Caccia al killer, “Igor il russo” è stato a Bari: aveva l’ordine di lasciare l’Italia

Il russo Igor Vaclavic ovvero il serbo Ezechiele Norberto Feher (ma in realtà l’uomo avrebbe almeno una mezza dozzina di false identità), è stato da Bari. Il killer dalla doppia identità ricercato in tutta Italia per il duplice omicidio di Budrio, in provincia di Bologna, ha trascorso oltre due settimane all’interno del Cie del San Paolo. Prima di ammazzare a sangue freddo il barista del piccolo comune bolognese e la guardia ecologica in provincia di Ferrara, ovviamente. Nel 2015, dopo aver scontato una condanna a cinque anni e quattro mesi per rapine.
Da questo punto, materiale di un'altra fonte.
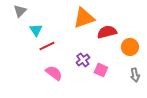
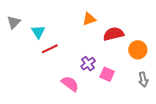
gray triangle: (20, 11) -> (14, 22), moved
orange triangle: (84, 18) -> (89, 19), size x0.6
pink semicircle: (54, 73) -> (70, 84), moved

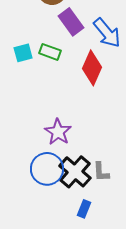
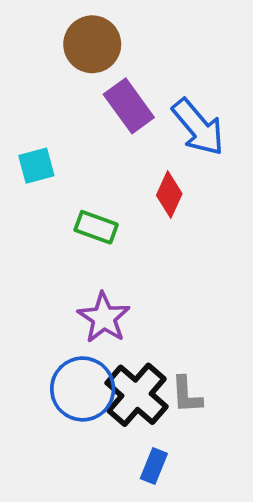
green rectangle: (50, 52) -> (96, 227), moved
red diamond: (92, 68) -> (169, 194), size x0.7

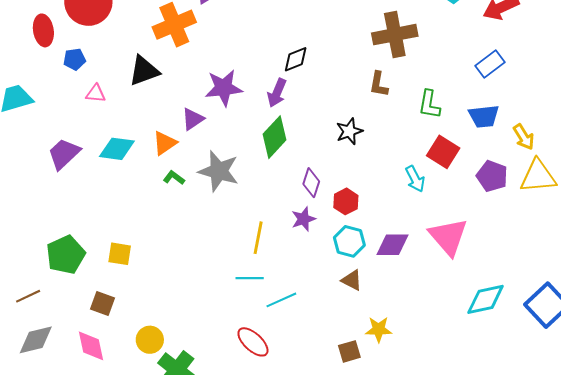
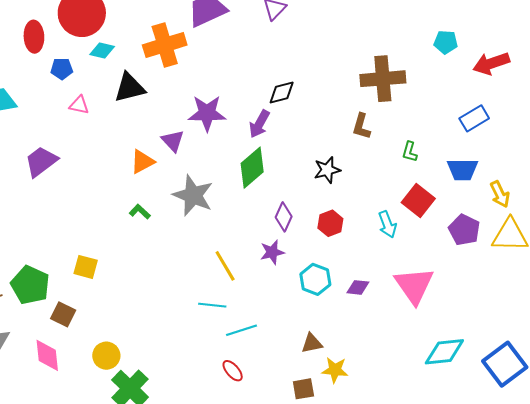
green L-shape: (429, 104) -> (410, 152), size x0.7
purple triangle: (193, 119) -> (173, 141), turned -45
cyan diamond: (117, 149) -> (102, 51), moved, size x0.7
green L-shape: (174, 178) -> (140, 212), moved
red hexagon: (346, 201) -> (330, 223), moved
yellow line: (258, 238) -> (225, 266), turned -48
purple diamond: (392, 245) -> (358, 287), size x0.7
green pentagon: (66, 255) -> (30, 285), moved, turned -30
brown triangle: (352, 280) -> (312, 343), moved, turned -45
red ellipse: (253, 342) -> (233, 371), moved, size x0.7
Al Centro di Identificazione ed Espulsione del quartiere a nord di Bari l’assassino ha trascorso esattamente 15 giorni. Con sé portava in dote un provvedimento di espulsione disposto come pena accessoria nel 2011 e formalizzato poi nel febbraio del 2015, quando il russo fu scarcerato.

Accompagnato al Cie, gli fu consegnato il documento con l’ordine di lasciare l’Italia. Un ordine che evidentemente non ha mai eseguito.